[Stored dataset items]
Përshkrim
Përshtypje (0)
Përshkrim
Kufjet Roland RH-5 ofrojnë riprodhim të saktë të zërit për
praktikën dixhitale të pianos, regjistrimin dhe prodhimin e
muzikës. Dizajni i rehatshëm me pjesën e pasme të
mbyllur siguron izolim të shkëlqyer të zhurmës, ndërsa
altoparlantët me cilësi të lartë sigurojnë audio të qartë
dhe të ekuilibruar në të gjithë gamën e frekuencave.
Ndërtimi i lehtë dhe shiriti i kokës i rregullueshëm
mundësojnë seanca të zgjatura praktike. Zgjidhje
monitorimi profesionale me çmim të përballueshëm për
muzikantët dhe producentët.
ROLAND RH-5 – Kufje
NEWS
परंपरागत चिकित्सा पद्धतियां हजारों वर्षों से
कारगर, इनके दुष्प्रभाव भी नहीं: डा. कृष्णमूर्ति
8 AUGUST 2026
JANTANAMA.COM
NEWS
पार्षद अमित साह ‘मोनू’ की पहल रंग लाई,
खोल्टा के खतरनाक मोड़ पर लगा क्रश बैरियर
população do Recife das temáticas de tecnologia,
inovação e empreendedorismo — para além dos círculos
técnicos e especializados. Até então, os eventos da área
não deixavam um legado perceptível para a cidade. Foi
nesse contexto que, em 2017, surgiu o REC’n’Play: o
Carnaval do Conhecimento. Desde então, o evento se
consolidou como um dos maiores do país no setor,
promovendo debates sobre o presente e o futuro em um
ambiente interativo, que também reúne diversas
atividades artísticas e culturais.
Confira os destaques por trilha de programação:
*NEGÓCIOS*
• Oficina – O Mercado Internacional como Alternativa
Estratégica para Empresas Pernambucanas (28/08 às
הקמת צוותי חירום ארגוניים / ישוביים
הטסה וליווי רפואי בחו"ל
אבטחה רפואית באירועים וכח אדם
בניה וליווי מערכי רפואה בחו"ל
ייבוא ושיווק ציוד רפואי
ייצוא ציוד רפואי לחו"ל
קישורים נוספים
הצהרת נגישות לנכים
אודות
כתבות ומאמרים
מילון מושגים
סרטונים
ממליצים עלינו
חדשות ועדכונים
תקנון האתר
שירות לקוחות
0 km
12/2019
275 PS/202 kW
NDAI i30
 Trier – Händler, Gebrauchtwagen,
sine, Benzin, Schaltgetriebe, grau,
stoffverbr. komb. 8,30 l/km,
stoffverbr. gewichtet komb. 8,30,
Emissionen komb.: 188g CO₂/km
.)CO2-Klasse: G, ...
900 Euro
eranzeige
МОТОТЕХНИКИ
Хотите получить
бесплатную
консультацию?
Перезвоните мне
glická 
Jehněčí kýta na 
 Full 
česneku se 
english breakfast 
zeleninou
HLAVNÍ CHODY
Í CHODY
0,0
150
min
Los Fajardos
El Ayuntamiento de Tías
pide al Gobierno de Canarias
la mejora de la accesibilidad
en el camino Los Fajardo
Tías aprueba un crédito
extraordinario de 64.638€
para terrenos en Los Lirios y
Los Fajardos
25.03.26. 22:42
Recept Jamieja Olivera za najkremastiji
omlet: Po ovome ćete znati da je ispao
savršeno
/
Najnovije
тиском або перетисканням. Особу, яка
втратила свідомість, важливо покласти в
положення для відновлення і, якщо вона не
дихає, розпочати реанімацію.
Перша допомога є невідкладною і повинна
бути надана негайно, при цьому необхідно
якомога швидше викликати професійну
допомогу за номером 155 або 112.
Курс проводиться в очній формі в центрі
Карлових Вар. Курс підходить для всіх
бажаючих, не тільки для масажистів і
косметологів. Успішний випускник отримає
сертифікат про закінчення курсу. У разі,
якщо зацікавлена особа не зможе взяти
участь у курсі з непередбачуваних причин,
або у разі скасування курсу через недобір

**Your goal**
Wherever the string "komb" appears in the data above, copy the line it sits in.

**Result for this task**
stoffverbr. komb. 8,30 l/km,
stoffverbr. gewichtet komb. 8,30,
Emissionen komb.: 188g CO₂/km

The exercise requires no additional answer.